Melissa Robinson-Brown, licensed clinical psychologist and founder of Renewed Focus Psychology Services PPLC: Often, the patriarchal, Eurocentric society that we live in has painted Black individuals in a very primal and animalistic light. When mental health episodes are observed that demonstrate externalizing behaviors such as hyperactive behaviors, anger, frustration, rapid body movements, a raised voice, etc., these behaviors are not seen as symptoms. 

They are placed in the context of Black individuals already being seen as animals who cannot control themselves. So, it fits the beliefs that have already been socialized. It is another great example of being othered as a Black man. 

As Black people, there is often so much suppression of anger, hurt, and sadness from years of oppression and racism, that when it does eventually come out, the expression of these feelings may appear to be more extreme or misunderstood given that others have not had the same experiences. 

Capital B: Oftentimes, Black men go misdiagnosed or underdiagnosed when it comes to mood disorders such as depression. Why?

Crawford: Black men tend to be more often diagnosed with psychotic disorders, when in fact, they may have an underlying mood disorder like depression. There is a way in which depression can present such that the individual doesn’t look like they’re sad or crying all the time. They may present as irritable, on edge, very short-tempered, and that unfortunately could be read as someone who may be more aggressive, who may be more agitated, which are sometimes some of the presentations that can come along with someone who has a psychotic disorder like schizophrenia.

I want to note that not all people who have psychotic disorders present as aggressive or agitated or irritable, but because of some clinician bias, they’re quite quick to assign that diagnosis to people, especially Black people.

Capital B: What happens when someone doesn’t receive treatment?

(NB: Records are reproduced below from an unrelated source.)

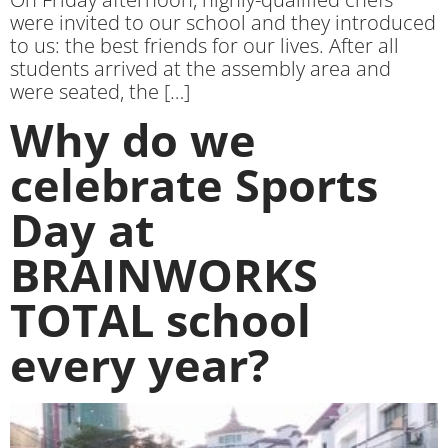
were invited to our school and they introduced
to us: the best friends for our lives. After all
students arrived at the assembly area and
were seated, the […]
Why do we
celebrate Sports
Day at
BRAINWORKS
TOTAL school
every year?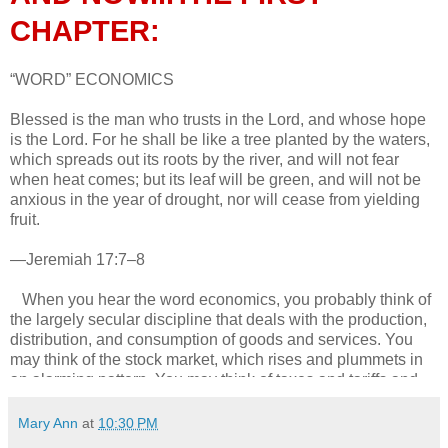
CHAPTER:
“WORD” ECONOMICS
Blessed is the man who trusts in the Lord, and whose hope
is the Lord. For he shall be like a tree planted by the waters,
which spreads out its roots by the river, and will not fear
when heat comes; but its leaf will be green, and will not be
anxious in the year of drought, nor will cease from yielding
fruit.
—Jeremiah 17:7–8
When you hear the word economics, you probably think of
the largely secular discipline that deals with the production,
distribution, and consumption of goods and services. You
may think of the stock market, which rises and plummets in
an alarming pattern. You may think of taxes and tariffs and
currency exchanges. The realm of money may seem
incompatible with faith, having little or nothing to do with the
Mary Ann
at
10:30 PM
supernatural.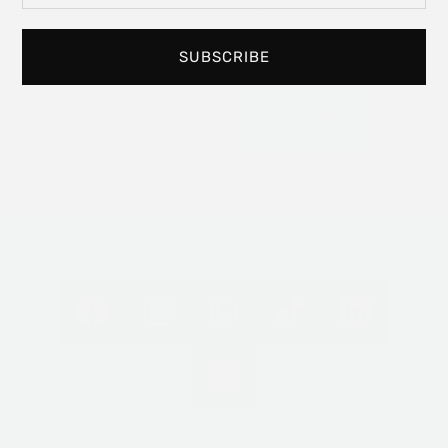
experience art in
your personal
space.
SUBSCRIBE
Read
More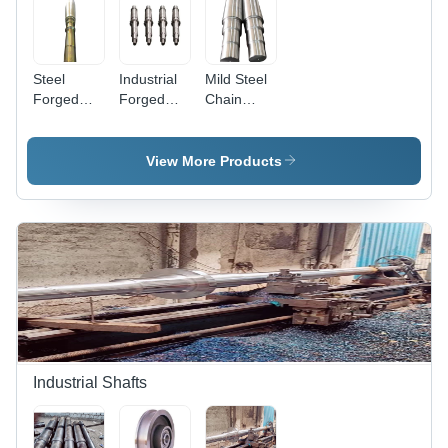
Industry
Steel
Industrial
Mild Steel
Forged
Forged
Chain
Fan Shaft
Roller
Sprockets
- Stainless
Shaft -
- Minimum
Steel, Up
Color:
Diameter
View More Products
to 800 mm
Silver
50 MM,
Diameter,
Silver
Silver
Color with
Color, High
High
Hardness
Hardness
for
for
Industrial
Industrial
Use
Applications
Industrial Shafts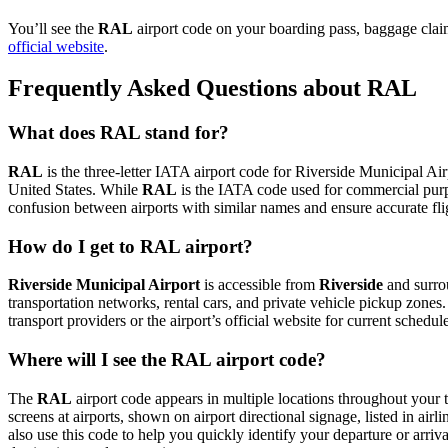
You’ll see the
RAL
airport code on your boarding pass, baggage claim
official website
.
Frequently Asked Questions about RAL
What does RAL stand for?
RAL
is the three-letter IATA airport code for Riverside Municipal Airp
United States. While
RAL
is the IATA code used for commercial purp
confusion between airports with similar names and ensure accurate fl
How do I get to RAL airport?
Riverside Municipal Airport
is accessible from
Riverside
and surrou
transportation networks, rental cars, and private vehicle pickup zones
transport providers or the airport’s official website for current schedu
Where will I see the RAL airport code?
The
RAL
airport code appears in multiple locations throughout your t
screens at airports, shown on airport directional signage, listed in airl
also use this code to help you quickly identify your departure or arriva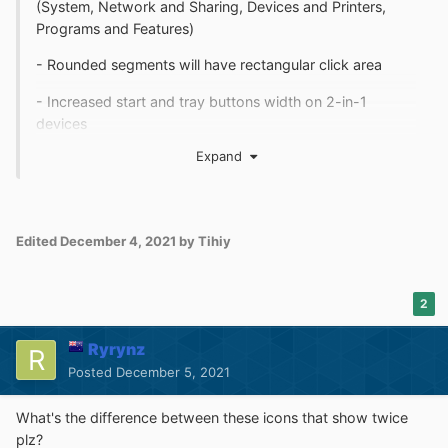
(System, Network and Sharing, Devices and Printers,
Programs and Features)
- Rounded segments will have rectangular click area
- Increased start and tray buttons width on 2-in-1
devices
Expand
- Fixed default jump list with customized color / blur
- Fixed wt.exe problems on some systems
- Fixed new program highlighting not updated after reset
Edited
December 4, 2021
by Tihiy
- Fixed start button stuck pressed with native start menu
sometimes
2
- Details pane will be unhidden when enabling via GUI
Ryrynz
Posted
December 5, 2021
What's the difference between these icons that show twice
plz?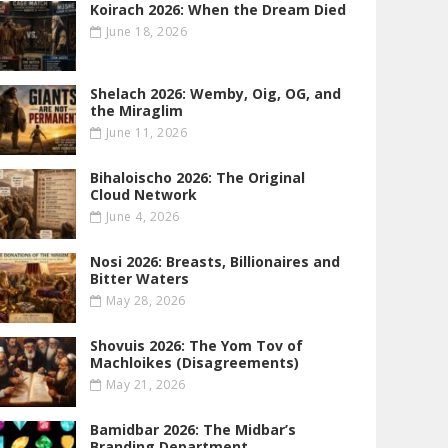
Koirach 2026: When the Dream Died
June 18, 2026
Shelach 2026: Wemby, Oig, OG , and
the Miraglim
June 11, 2026
Bihaloischo 2026: The Original
Cloud Network
June 4, 2026
Nosi 2026: Breasts, Billionaires and
Bitter Waters
May 28, 2026
Shovuis 2026: The Yom Tov of
Machloikes (Disagreements)
May 21, 2026
Bamidbar 2026: The Midbar’s
Branding Department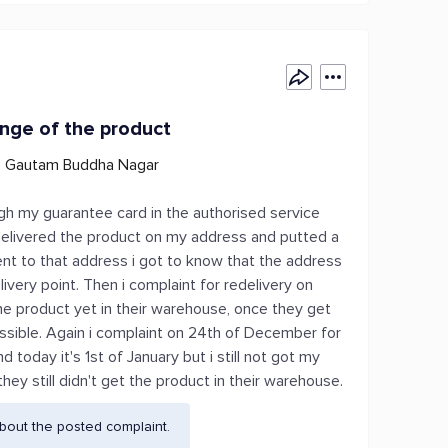
ange of the product
6, Gautam Buddha Nagar
h my guarantee card in the authorised service
t delivered the product on my address and putted a
nt to that address i got to know that the address
very point. Then i complaint for redelivery on
he product yet in their warehouse, once they get
ossible. Again i complaint on 24th of December for
today it's 1st of January but i still not got my
they still didn't get the product in their warehouse.
bout the posted complaint.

Crawford: Unfortunately, over time, you can start to feel as though you’re a burden to other people, that there is no way out of the despair that you’re experiencing — when you run out of tools to be able to cope with it, the stress that you’re experiencing — the option that presents itself for a lot of people is suicide. What we are seeing are rates of suicide going up within the Black community, and suicide is as bad as it gets.

Robinson-Brown: When trauma goes untreated, it can lead to significant difficulties with functioning down the road. Trauma often violates a sense of safety [and] causes recurrent intrusive symptoms, disrupts sleep, and can disrupt attachments. This will ultimately impact someone’s ability to be functional in the workplace, poor functioning at home, and poor care for self. Trauma can also lead individuals to become hyper-vigilant and mistrustful of the world and the people in it. This will ultimately impact relationships and the ability to interact with others.  

Capital B: Lack of access to substantive mental health care and social services are the ways systemic racism plays out. What can elected officials do to better serve vulnerable communities? 

Crawford: In terms of accessibility, we need to invest in outpatient mental health support, creating community mental health centers that have flexible hours. For example, in Massachusetts, the former governor, Charlie Baker, revealed this plan in January to open up 25 Community Behavioral Health Centers across the state. These basically serve as urgent mental health walk-in centers that are open from 8 [a.m.] to 8 [p.m.], Monday through Friday. On the weekends, 9 [a.m.] to 5 [p.m.]. The idea is that if you have a mental health concern of any sort, you can just show up and receive an evaluation the same day. 

Robinson-Brown: Many Black men would benefit from care, but the way the system is currently set up … it makes it that much harder for Black men to get the care they need. We have to demand culturally sensitive training when training new practitioners. There is too much harm being done because clinicians have not been appropriately trained to work with individuals from diverse backgrounds. Many practitioners are being trained to practice mental health in a way that works great for some white people, but completely misses the mark for Black men. 

This story has been updated to correct the spelling of Melissa Robinson-Brown’s name.